Paradójicamente, en otro texto en el que se habla de la formación, señala que

«los cuatro elementos fundamentales en que se basa el modelo de entrenamiento grupoanalítico:

1.- Análisis personal en grupo de un mínimo de tres años (…);
2.- Supervisión en grupo pequeño basada en la práctica de la conducción;
3.- Seminarios teórico-prácticos y de lectura en grupo pequeño, sesiones científicas conjuntas con los miembros adheridos al instituto;
4.- Sesiones científicas conjuntamente con todos los miembros y adheridos al Instituto.» (Campos, 1986:33)

En 1989 publica en Clínica y análisis grupal una interesante reflexión del estado de la psicoterapia de grupo bajo el título «el grupo, cincuenta años después…». Ahí revisa su evolución recogiendo los inicios de T. Burrow y la «confabulación del silencio» sobre su figura así como de la de Schilder, «uno de los más brillantes psicoanalistas del grupo de Viena emigrado a los EEUU a principios de los años treinta» (:115). En este texto destila una cierta decepción

«el furor terapéutico y el entusiasmo por la formación que demuestro son explicables en un joven médico recién graduado en psicoanálisis, ¿pero dónde fue a parar mi formación analítica grupal que tomé simultáneamente para evitar los efectos secundarios de la primera? Lo que me impresiona es la inconsecuencia que demuestro: a la hora de producir teoría, detrás de ese “nadie” no está un grupo o un grupo de grupos,…» (:120)

Estuvo muy entregado a la difusión del pensamiento grupoanalítico (Campos, 1986, 1988) en un terreno insuficientemente abonado para ello. En un texto posterior, (1999) entona una cierta despedida con tonos de tristeza al constatar las serias dificultades en la creación de proyectos grupales como, en este caso, una revista. Muy posiblemente concurran  muchos factores en ello, dos de los cuales son, en mi opinión, la fuerte implantación en aquellos momentos del pensamiento kleiniano, y la ausencia casi total de textos más cercanos al pensamiento grupoanalítico o, al menos, al psicoanálisis relacional.

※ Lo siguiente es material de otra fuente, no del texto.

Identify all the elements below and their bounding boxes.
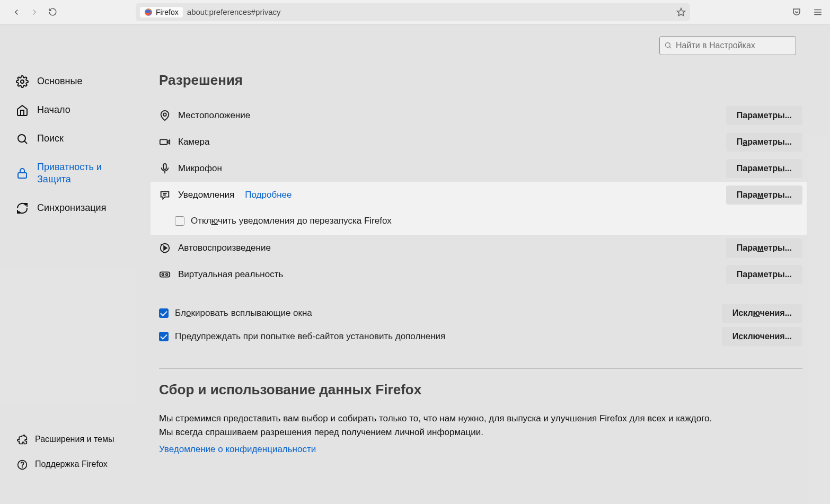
perm-row-autoplay: Автовоспроизведение Параметры... (159, 235, 802, 261)
svg-rect-10 (18, 173, 27, 178)
checkbox-icon[interactable] (159, 332, 169, 341)
reload-button[interactable] (43, 3, 61, 21)
preferences-page: Основные Начало Поиск Приватность и Защи… (0, 24, 830, 504)
sidebar-item-label: Приватность и Защита (37, 161, 102, 186)
sidebar-item-label: Расширения и темы (35, 434, 114, 445)
perm-block-notifications: Уведомления Подробнее Параметры... Отклю… (151, 182, 807, 235)
svg-line-9 (24, 141, 27, 144)
exceptions-button-popups[interactable]: Исключения... (722, 304, 802, 323)
data-paragraph-1: Мы стремимся предоставить вам выбор и со… (159, 412, 802, 426)
microphone-icon (159, 163, 171, 174)
settings-button-location[interactable]: Параметры... (726, 106, 802, 125)
bookmark-star-icon[interactable] (676, 7, 686, 17)
checkbox-warn-addons[interactable]: Предупреждать при попытке веб-сайтов уст… (159, 324, 802, 347)
checkbox-label: Отключить уведомления до перезапуска Fir… (191, 216, 392, 226)
svg-line-6 (669, 47, 671, 48)
pocket-icon[interactable] (792, 7, 801, 17)
learn-more-link[interactable]: Подробнее (245, 190, 292, 200)
sidebar-item-label: Поддержка Firefox (35, 459, 108, 470)
perm-label: Виртуальная реальность (178, 269, 283, 280)
sidebar-item-label: Синхронизация (37, 202, 106, 214)
perm-row-microphone: Микрофон Параметры... (159, 155, 802, 182)
sidebar-item-home[interactable]: Начало (11, 101, 138, 120)
svg-rect-14 (160, 139, 167, 144)
toolbar-right (775, 7, 823, 17)
sync-icon (16, 202, 29, 215)
perm-row-camera: Камера Параметры... (159, 129, 802, 155)
svg-marker-21 (164, 246, 167, 250)
browser-toolbar: Firefox about:preferences#privacy (0, 0, 830, 24)
checkbox-label: Блокировать всплывающие окна (175, 308, 312, 319)
perm-row-location: Местоположение Параметры... (159, 102, 802, 129)
section-title-permissions: Разрешения (159, 72, 802, 89)
sidebar-item-support[interactable]: Поддержка Firefox (12, 456, 119, 473)
section-title-data: Сбор и использование данных Firefox (159, 382, 802, 398)
search-icon (16, 132, 29, 145)
svg-point-8 (18, 135, 25, 142)
settings-button-camera[interactable]: Параметры... (726, 132, 802, 152)
camera-icon (159, 136, 171, 148)
url-bar[interactable]: Firefox about:preferences#privacy (136, 3, 690, 21)
sidebar-item-label: Поиск (37, 132, 64, 145)
settings-button-microphone[interactable]: Параметры... (726, 159, 802, 178)
svg-rect-16 (163, 164, 166, 170)
hamburger-menu-icon[interactable] (813, 7, 823, 17)
url-text: about:preferences#privacy (187, 7, 672, 16)
sidebar-item-privacy[interactable]: Приватность и Защита (11, 158, 138, 189)
search-input[interactable] (659, 36, 796, 55)
svg-point-12 (22, 466, 23, 467)
perm-label: Уведомления (178, 190, 234, 200)
url-identity: Firefox (140, 7, 183, 17)
location-icon (159, 110, 171, 121)
firefox-icon (144, 8, 153, 16)
forward-button[interactable] (25, 3, 43, 21)
checkbox-label: Предупреждать при попытке веб-сайтов уст… (175, 331, 445, 342)
perm-label: Микрофон (178, 163, 222, 174)
svg-marker-1 (677, 8, 685, 15)
content: Разрешения Местоположение Параметры... К… (159, 72, 802, 455)
perm-row-vr: Виртуальная реальность Параметры... (159, 261, 802, 288)
help-icon (17, 459, 28, 470)
sidebar-item-general[interactable]: Основные (11, 72, 138, 91)
privacy-notice-link[interactable]: Уведомление о конфиденциальности (159, 444, 316, 455)
settings-button-vr[interactable]: Параметры... (726, 265, 802, 284)
checkbox-pause-notifications[interactable]: Отключить уведомления до перезапуска Fir… (159, 208, 802, 232)
autoplay-icon (159, 242, 171, 254)
url-origin-label: Firefox (156, 8, 179, 16)
perm-label: Камера (178, 137, 209, 147)
divider (159, 368, 802, 369)
sidebar-item-label: Основные (37, 75, 82, 87)
lock-icon (16, 167, 29, 180)
sidebar-item-search[interactable]: Поиск (11, 129, 138, 148)
checkbox-icon[interactable] (175, 216, 184, 226)
back-button[interactable] (7, 3, 25, 21)
settings-button-notifications[interactable]: Параметры... (726, 185, 802, 205)
home-icon (16, 104, 29, 117)
data-paragraph-2: Мы всегда спрашиваем разрешения перед по… (159, 426, 802, 439)
svg-point-23 (162, 273, 164, 276)
sidebar: Основные Начало Поиск Приватность и Защи… (11, 72, 138, 227)
svg-point-5 (666, 43, 670, 48)
svg-point-13 (163, 113, 166, 116)
gear-icon (16, 75, 29, 88)
checkbox-icon[interactable] (159, 308, 169, 318)
perm-row-notifications: Уведомления Подробнее Параметры... (159, 182, 802, 208)
sidebar-item-extensions[interactable]: Расширения и темы (12, 431, 119, 448)
sidebar-item-sync[interactable]: Синхронизация (11, 199, 138, 218)
svg-point-24 (166, 273, 168, 276)
notification-icon (159, 189, 171, 201)
sidebar-item-label: Начало (37, 104, 70, 116)
checkbox-block-popups[interactable]: Блокировать всплывающие окна Исключения.… (159, 300, 802, 324)
sidebar-bottom: Расширения и темы Поддержка Firefox (12, 431, 119, 481)
puzzle-icon (17, 435, 28, 445)
vr-icon (159, 269, 171, 280)
search-wrap (659, 36, 796, 55)
svg-point-7 (21, 80, 24, 83)
perm-label: Местоположение (178, 110, 250, 121)
exceptions-button-addons[interactable]: Исключения... (722, 327, 802, 346)
search-icon (664, 41, 672, 49)
settings-button-autoplay[interactable]: Параметры... (726, 238, 802, 258)
perm-label: Автовоспроизведение (178, 243, 271, 253)
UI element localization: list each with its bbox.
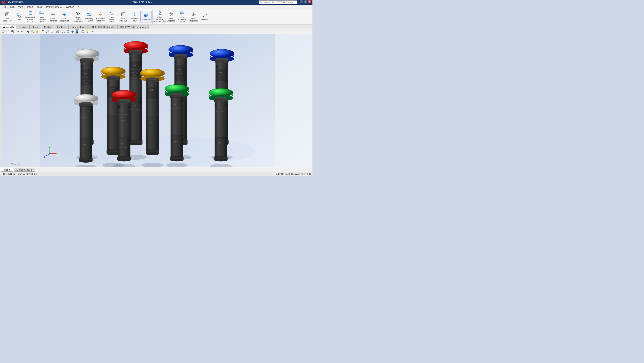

Por las conversaciones que mantuve con J. Campos y por lo que he leído de él, no fue muy partidario de una formación reglada desde Institutos o Centros oficiales. Dudo si por propia filosofía —rebote posiblemente del período escolar— o por la influencia de Foulkes.  Sé de las perversas influencias que surgen en las instituciones. Soy consciente de ello y, en este sentido recuerdo el trabajo de Kernberg (1999) al respecto; o los de Skynner (1989), Kaes (1996), Caudill (1966). Pero también sé de la presencia del poder en todas las relaciones humanas (Elias, 2010). Creo que Campos ansiaba el desarrollo de espacios grupales muy horizontales, en los que primara la elaboración de los conflictos y no el liderazgo de alguien sobre los demás.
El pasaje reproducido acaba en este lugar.